→ Problem to solve: Where in the records does the word "option" appear? Copy each line that holds it.

[Records from a data collection]
● ● ● ●

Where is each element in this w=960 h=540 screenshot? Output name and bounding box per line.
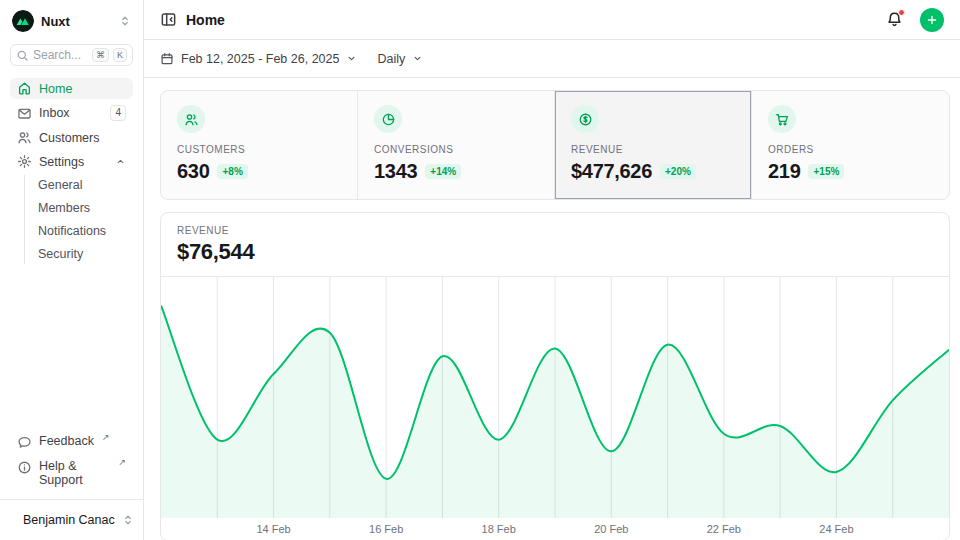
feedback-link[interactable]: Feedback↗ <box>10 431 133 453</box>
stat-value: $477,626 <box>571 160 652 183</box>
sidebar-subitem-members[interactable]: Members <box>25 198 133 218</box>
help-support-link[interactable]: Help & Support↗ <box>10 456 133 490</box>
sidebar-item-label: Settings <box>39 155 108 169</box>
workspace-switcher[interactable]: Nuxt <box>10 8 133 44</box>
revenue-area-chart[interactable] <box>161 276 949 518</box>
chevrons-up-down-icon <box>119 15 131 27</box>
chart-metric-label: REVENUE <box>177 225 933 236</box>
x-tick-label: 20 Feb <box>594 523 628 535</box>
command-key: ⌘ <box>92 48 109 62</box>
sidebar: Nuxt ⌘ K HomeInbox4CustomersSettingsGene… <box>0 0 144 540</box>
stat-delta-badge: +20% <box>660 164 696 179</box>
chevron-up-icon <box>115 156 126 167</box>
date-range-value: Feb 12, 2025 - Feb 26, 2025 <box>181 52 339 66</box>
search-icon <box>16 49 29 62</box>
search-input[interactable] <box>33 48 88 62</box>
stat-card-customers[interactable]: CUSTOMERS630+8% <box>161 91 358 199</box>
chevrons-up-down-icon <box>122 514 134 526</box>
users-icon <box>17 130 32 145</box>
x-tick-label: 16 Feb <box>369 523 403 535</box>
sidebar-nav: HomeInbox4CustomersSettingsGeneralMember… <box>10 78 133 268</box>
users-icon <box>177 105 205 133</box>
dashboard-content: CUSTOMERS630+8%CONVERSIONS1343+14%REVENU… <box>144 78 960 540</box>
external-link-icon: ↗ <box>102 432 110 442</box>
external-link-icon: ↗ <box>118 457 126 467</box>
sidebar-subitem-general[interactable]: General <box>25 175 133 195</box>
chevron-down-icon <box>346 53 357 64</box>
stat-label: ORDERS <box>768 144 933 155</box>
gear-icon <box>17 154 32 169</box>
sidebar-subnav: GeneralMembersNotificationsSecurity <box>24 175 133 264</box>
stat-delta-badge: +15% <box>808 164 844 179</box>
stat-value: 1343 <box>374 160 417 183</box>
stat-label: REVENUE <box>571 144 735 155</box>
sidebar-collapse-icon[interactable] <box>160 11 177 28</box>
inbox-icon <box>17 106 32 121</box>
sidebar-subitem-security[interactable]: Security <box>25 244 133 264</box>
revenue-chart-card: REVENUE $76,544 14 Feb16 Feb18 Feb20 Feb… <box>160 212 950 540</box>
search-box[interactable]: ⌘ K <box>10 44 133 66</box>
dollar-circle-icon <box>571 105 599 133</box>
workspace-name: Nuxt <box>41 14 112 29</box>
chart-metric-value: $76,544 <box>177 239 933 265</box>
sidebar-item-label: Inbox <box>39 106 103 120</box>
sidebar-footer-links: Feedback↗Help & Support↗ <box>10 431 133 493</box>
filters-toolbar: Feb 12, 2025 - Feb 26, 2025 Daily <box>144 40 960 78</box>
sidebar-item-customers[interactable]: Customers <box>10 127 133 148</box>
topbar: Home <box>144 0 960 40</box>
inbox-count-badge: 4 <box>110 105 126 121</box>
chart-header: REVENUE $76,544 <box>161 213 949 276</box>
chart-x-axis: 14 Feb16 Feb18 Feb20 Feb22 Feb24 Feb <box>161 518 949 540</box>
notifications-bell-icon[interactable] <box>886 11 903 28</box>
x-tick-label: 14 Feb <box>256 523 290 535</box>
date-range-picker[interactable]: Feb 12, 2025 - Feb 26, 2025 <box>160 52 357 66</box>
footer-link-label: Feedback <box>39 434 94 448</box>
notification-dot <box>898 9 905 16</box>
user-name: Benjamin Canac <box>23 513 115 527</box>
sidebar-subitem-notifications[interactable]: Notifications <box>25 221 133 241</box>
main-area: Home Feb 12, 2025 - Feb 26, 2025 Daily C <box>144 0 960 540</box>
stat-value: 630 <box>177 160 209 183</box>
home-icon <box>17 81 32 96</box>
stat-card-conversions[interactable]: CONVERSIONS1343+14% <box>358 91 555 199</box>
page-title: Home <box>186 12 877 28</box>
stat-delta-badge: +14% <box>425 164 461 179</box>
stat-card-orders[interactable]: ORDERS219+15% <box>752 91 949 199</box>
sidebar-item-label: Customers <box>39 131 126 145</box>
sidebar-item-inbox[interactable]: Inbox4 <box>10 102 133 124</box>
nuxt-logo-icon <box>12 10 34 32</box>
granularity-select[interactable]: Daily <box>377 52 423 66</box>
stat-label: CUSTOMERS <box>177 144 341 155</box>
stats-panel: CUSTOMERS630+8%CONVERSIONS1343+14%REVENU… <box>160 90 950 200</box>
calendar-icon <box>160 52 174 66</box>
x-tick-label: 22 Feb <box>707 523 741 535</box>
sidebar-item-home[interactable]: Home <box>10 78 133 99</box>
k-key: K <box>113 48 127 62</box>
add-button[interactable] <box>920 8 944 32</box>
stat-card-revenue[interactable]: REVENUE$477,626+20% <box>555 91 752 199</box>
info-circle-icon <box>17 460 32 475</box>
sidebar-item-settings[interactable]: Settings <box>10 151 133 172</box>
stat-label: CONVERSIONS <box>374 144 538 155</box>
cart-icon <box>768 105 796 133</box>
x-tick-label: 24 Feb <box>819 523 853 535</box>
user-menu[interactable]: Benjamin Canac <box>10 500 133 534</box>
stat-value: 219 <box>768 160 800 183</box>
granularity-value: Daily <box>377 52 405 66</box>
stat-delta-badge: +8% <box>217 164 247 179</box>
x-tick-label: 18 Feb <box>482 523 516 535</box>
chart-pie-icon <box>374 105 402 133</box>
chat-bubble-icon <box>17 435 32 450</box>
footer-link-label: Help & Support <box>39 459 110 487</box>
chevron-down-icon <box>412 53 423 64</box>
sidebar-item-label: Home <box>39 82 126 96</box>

● ● ● ●

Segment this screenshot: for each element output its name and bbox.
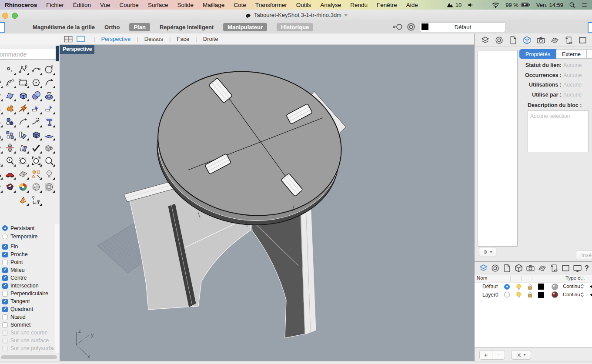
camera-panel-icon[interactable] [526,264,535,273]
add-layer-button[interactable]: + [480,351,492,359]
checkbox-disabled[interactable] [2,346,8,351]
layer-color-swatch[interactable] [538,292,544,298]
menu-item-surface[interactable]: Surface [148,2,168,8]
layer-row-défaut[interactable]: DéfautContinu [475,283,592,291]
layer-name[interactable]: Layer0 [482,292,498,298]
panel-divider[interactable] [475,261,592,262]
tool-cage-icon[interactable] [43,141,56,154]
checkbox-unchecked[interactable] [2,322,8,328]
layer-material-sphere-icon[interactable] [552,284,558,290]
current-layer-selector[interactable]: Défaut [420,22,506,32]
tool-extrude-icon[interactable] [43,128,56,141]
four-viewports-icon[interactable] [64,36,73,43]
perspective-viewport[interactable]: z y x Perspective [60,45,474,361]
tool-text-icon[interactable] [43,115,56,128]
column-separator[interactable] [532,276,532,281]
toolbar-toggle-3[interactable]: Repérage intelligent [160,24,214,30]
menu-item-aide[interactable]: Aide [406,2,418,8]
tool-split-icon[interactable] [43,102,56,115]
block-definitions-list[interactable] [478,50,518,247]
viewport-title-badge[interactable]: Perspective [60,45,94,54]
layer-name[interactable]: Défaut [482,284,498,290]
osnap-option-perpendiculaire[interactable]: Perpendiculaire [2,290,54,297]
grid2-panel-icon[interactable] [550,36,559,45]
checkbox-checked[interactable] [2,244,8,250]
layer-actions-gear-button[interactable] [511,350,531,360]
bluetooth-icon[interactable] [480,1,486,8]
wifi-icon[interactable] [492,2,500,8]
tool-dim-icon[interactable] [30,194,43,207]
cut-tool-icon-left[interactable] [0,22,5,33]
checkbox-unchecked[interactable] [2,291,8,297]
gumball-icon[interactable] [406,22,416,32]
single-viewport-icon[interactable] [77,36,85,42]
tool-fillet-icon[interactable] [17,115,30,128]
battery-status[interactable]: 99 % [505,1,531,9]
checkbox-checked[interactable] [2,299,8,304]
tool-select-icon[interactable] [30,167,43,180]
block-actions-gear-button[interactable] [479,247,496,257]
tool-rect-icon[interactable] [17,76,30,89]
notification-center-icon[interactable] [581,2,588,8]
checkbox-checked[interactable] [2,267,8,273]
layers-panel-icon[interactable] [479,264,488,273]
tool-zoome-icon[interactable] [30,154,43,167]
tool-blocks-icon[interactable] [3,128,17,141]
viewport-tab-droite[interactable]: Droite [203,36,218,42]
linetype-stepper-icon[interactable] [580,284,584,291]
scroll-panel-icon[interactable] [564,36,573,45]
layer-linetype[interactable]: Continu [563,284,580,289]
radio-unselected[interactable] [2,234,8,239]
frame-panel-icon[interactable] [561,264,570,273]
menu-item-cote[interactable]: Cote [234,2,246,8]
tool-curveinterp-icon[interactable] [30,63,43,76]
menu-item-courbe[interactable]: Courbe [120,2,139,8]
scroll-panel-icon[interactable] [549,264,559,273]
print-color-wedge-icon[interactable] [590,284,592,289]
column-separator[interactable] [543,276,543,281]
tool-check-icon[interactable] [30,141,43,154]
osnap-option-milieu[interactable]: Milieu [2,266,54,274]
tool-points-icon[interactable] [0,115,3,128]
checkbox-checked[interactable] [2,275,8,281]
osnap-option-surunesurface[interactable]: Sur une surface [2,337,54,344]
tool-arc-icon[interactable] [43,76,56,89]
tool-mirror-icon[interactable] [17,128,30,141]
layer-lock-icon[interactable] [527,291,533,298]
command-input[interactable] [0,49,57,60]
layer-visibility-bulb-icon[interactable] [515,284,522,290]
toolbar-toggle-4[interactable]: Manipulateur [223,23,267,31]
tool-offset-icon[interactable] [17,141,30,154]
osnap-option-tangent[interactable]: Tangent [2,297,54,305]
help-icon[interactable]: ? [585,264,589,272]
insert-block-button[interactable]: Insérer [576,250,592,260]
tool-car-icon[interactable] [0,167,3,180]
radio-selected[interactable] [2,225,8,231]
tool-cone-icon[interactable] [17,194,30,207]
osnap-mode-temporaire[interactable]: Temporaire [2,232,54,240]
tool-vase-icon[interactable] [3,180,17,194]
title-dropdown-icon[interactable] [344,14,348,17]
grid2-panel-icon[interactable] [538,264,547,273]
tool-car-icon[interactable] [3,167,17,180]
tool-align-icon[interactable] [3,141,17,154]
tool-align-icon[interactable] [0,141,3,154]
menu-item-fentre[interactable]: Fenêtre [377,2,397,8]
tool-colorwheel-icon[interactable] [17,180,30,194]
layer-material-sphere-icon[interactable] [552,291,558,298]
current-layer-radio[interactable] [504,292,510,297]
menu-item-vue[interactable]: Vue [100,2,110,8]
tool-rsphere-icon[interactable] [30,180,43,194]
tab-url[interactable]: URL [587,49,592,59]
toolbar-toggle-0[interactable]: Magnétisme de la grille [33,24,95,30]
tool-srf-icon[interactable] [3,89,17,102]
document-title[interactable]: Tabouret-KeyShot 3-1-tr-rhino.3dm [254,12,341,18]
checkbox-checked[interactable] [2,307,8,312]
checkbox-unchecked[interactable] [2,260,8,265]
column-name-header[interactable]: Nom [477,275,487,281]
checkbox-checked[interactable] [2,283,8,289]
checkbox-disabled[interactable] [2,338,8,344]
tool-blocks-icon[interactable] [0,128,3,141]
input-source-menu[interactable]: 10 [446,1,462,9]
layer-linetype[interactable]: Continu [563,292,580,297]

● ● ● ●

→ Finished exercise:
osnap-option-perpendiculaire[interactable]: Perpendiculaire [2,290,54,297]
osnap-option-milieu[interactable]: Milieu [2,266,54,274]
osnap-option-surunesurface[interactable]: Sur une surface [2,337,54,344]
osnap-option-tangent[interactable]: Tangent [2,297,54,305]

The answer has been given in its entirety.